Immagine gentilmente concessa da Ernesto Gentilini.

Riguardo ai suoi quadri, le figure umane sono spesso solitarie e fuse con la natura circostante. Deduco quindi che creda molto nel rapporto uomo-natura, è corretto? « Sì. Nei miei quadri l’aria e la luce intessono un dialogo che rappresento con pennellate sinuose e volteggianti. Questo è voler raccontare l’osservazione di questo passaggio con l’essere umano che voglio proporre, non in forma fisica, bensì metafisica con una percezione trascendente. E di questo dialogo oggi siamo in difetto; lo noto in pochissimi casi e in modo impercettibile. Invece, io lo voglio urlare forte».

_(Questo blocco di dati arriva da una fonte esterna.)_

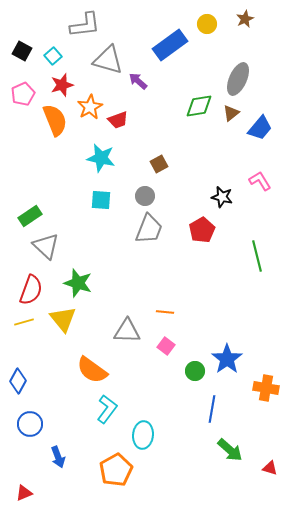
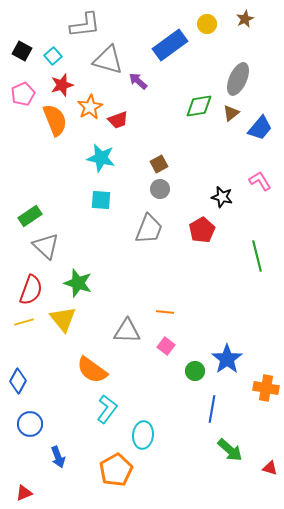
gray circle at (145, 196): moved 15 px right, 7 px up
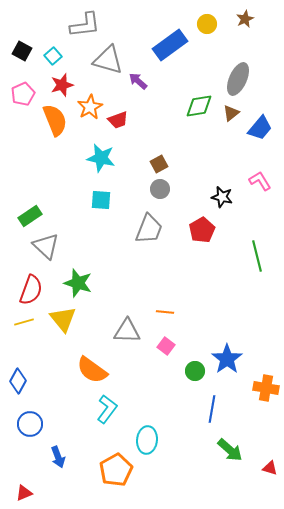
cyan ellipse at (143, 435): moved 4 px right, 5 px down
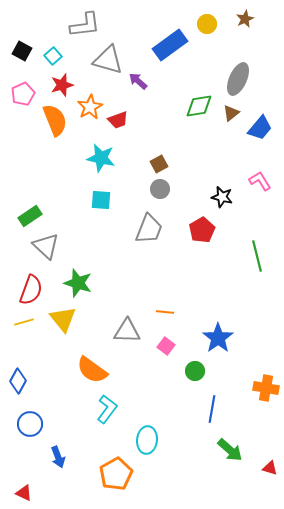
blue star at (227, 359): moved 9 px left, 21 px up
orange pentagon at (116, 470): moved 4 px down
red triangle at (24, 493): rotated 48 degrees clockwise
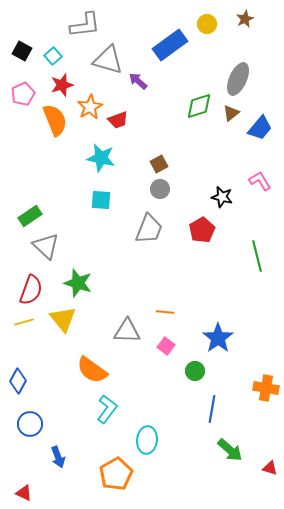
green diamond at (199, 106): rotated 8 degrees counterclockwise
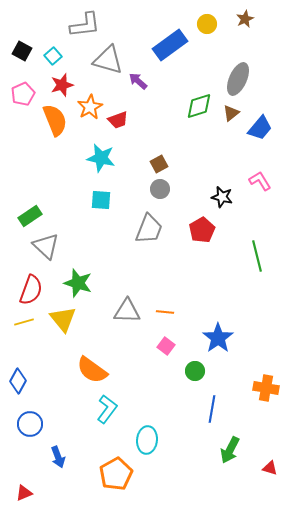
gray triangle at (127, 331): moved 20 px up
green arrow at (230, 450): rotated 76 degrees clockwise
red triangle at (24, 493): rotated 48 degrees counterclockwise
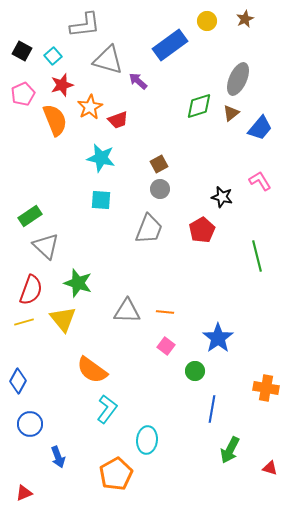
yellow circle at (207, 24): moved 3 px up
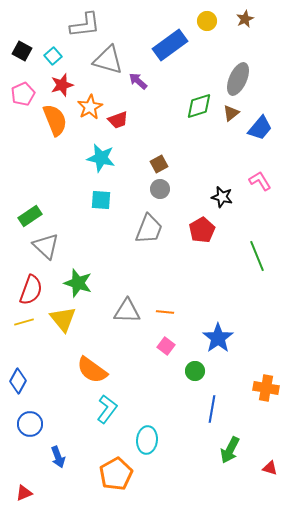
green line at (257, 256): rotated 8 degrees counterclockwise
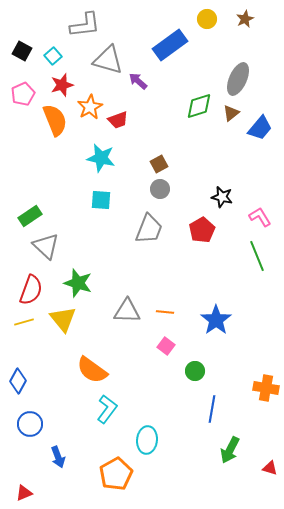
yellow circle at (207, 21): moved 2 px up
pink L-shape at (260, 181): moved 36 px down
blue star at (218, 338): moved 2 px left, 18 px up
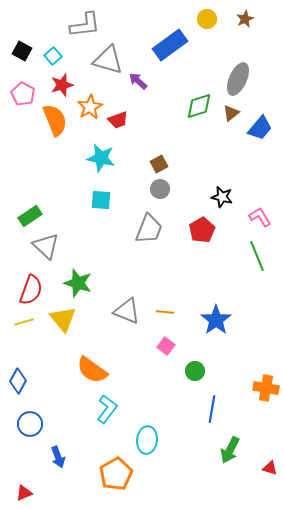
pink pentagon at (23, 94): rotated 20 degrees counterclockwise
gray triangle at (127, 311): rotated 20 degrees clockwise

Nel 2017 ha realizzato una mostra dal titolo “Il Mondo salvato dai colori”, un titolo che cattura. «Il titolo è stato dato dal curatore che ha visto in quei quadri, un’esuberanza di speranza». Mi collego alla speranza, quale ruolo ha oggi l’arte? «Credo ancora che l’arte possa aiutarci in questo mondo così complicato perché è vedere qualcosa che va aldilà del reale e che ci sfugge. Non so dove ci porterà, però l’arte è necessaria come la letteratura».

Immagine gentilmente concessa da Ernesto Gentilini.

A un certo punto della sua carriera, ha sperimentato anche la scultura. «Ho fatto diversi lavori con altri materiali, come il ferro, il bronzo, la pietra e il marmo. Volevo capire se riuscivo a proporre lo stesso tipo di risultato. Ho realizzato, infatti, recentemente qui agli Altipiani, “Il Ciclo della luce” che consta di più di dieci sculture. E questo mi ha dato una soddisfazione nuova rispetto alla pittura».

Una corrente artistica, un pittore o un autore che ha nel cuore? «Sono stato amico di scrittori, come Stefano D’Arrigo e ho apprezzato molto le opere di Mario Schifano».